Before bed or when you wake up feeling stiff in the morning…
For this foot treatment, try to keep your head up and not look at your feet. Instead, use your body sense to feel if you have the ball in the right spot. You can stand next to a wall or chair to help you balance, if necessary. Keep the pressure tolerable, and if you feel pain, back off.
Tools You Need
Soft roller or towel
For most of the exercises, you’ll need a soft roller or rolled-up beach towels or a traditional, firm roller wrapped in a towel, blanket or yoga mat.
Soft ball
The Melt Method sells its own soft ball, but you can use a cushy dog ball or a Kadima or paddle ball.
Water
For this method to rehydrate cells and connective tissue, you need to drink water. Hitzmann recommends sipping it consistently throughout the day.
1) Body Scan Assess
Stand with your feet hip-width apart.
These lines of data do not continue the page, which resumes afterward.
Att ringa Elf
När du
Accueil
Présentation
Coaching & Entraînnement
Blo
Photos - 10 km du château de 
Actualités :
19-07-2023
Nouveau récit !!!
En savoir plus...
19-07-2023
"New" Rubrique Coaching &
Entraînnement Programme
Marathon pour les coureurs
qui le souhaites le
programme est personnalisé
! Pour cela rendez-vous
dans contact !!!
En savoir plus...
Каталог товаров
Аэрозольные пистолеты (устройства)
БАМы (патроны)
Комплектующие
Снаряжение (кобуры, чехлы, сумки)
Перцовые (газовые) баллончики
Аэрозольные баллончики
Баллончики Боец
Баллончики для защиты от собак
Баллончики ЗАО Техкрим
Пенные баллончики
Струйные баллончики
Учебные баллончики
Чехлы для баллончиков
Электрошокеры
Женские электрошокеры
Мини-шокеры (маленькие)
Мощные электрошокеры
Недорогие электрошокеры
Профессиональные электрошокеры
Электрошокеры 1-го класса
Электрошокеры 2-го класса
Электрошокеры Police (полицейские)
Close your eyes and notice your feet. Does it feel like you have more weight on your left or right side? Are you sensing that your weight is concentrated on a particular region? Scan up your legs. Notice the joints of your ankles, knees and hips. Notice your muscles. Are your legs tense? Are your thigh and butt muscles engaged? See if you can relax these muscles and still remain comfortably standing. If so, this is how you know you are working too hard to simply stand up.
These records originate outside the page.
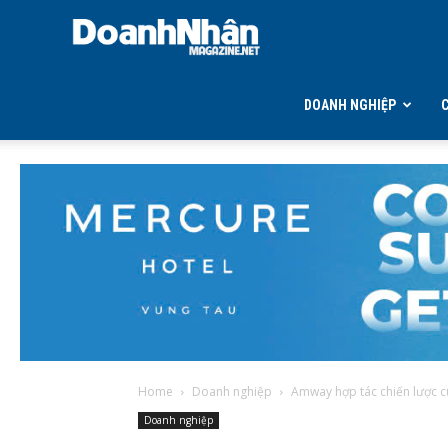
DOANH
NHÂN
DOANH NGHIỆP
MAGAZINE
Home
Doanh nghiệp
Amway hợp tác chiến lược c
Doanh nghiệp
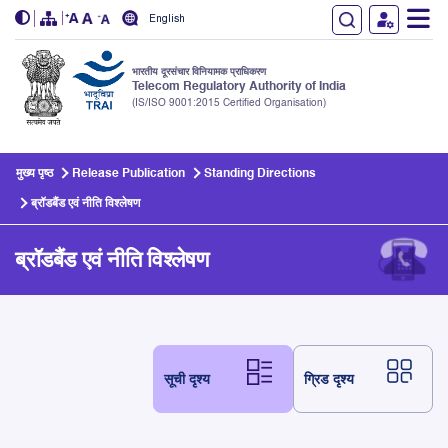
English
भारतीय दूरसंचार विनियामक प्राधिकरण
Telecom Regulatory Authority of India
(IS/ISO 9001:2015 Certified Organisation)
Skip to main content
मुख्य पृष्ठ
Release Publication
Standing Directions
ब्रॉडबैंड एवं नीति विश्लेषण
ब्रॉडबैंड एवं नीति विश्लेषण
सूची दृश्य
ग्रिड दृश्य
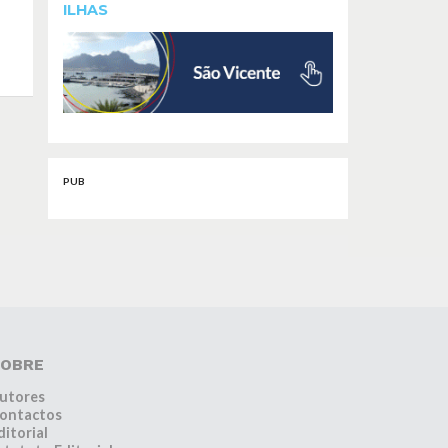
ILHAS
PUB
OBRE
utores
ontactos
ditorial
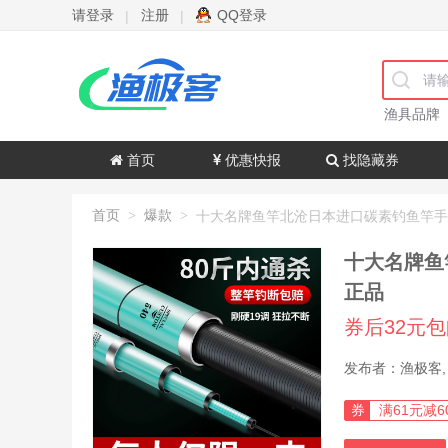
请登录
注册
QQ登录
|
|
渔具品牌
首页
优惠快报
找隐藏券
首页
爆款
>
>
十大名牌鱼
正品
券后32元
券
满61元减6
2) Position Point Pressing
Place the soft ball on the floor in front of you and step onto it with your right foot so the ball is under the front of your arch at position point 1. Stand up straight with your feet hip-width apart. Gently shift some of your body weight onto the ball to create tolerable pressure. Then shift some of your weight off the ball. Repeat this shifting 2–3 times to ease into tolerable compression, while you take focused breaths. Step backward with the opposite foot and shift your weight to that foot. Place the ball under position point 5, in front of the heel bone. Apply tolerable compression to that point as you take a focused breath.
3) Glide
Place the ball on the back of your arch, right in front of the heel. Keeping the front of your foot on the floor, slowly move the ball from side to side in front of the heel. Continue gliding the ball from side to side as you work your way to the back of the heel, then back to the starting position.
4) Shear
With the ball on the back of your arch, right in front of the heel, use a slightly heavier compression to wiggle your foot left to right. The ball should barely move.
5) Rinse
Place the ball directly under the big toe knuckle (2). Press the ball toward your heel in a continuous motion with tolerable, consistent pressure. For the greatest result, begin your “rinse” with your foot slightly behind you, so you can easily create a smooth toe-to-heel motion. Lift your foot, place the ball under the next knuckle and rinse (only rinse in one direction). Repeat for all five knuckles.
6) Friction
Using light, quick, random movements, rub your foot and toes over the ball in a scribble-like motion.
7) Body Scan Reassess
Close your eyes and use your body sense to notice the side of the body you just self-treated. Notice your foot. Does it feel different than the other foot? Notice the joints of your leg. You may find that you don’t sense the leg as separate parts anymore, and instead your leg feels more cohesive. Notice if you feel more grounded. Now repeat all of the techniques on the other foot.
8) Final Body Scan Reassess
Close your eyes and use your body sense to assess how you feel. After completing the foot treatment, you may notice these specific changes:
- Foot, knee, hip and low back pain and tension are reduced.
- Feet and legs feel lighter and more flexible.
- Whole-body balance and stability are improved.
- Foot arches are rebalanced, and their buoyancy is enhanced.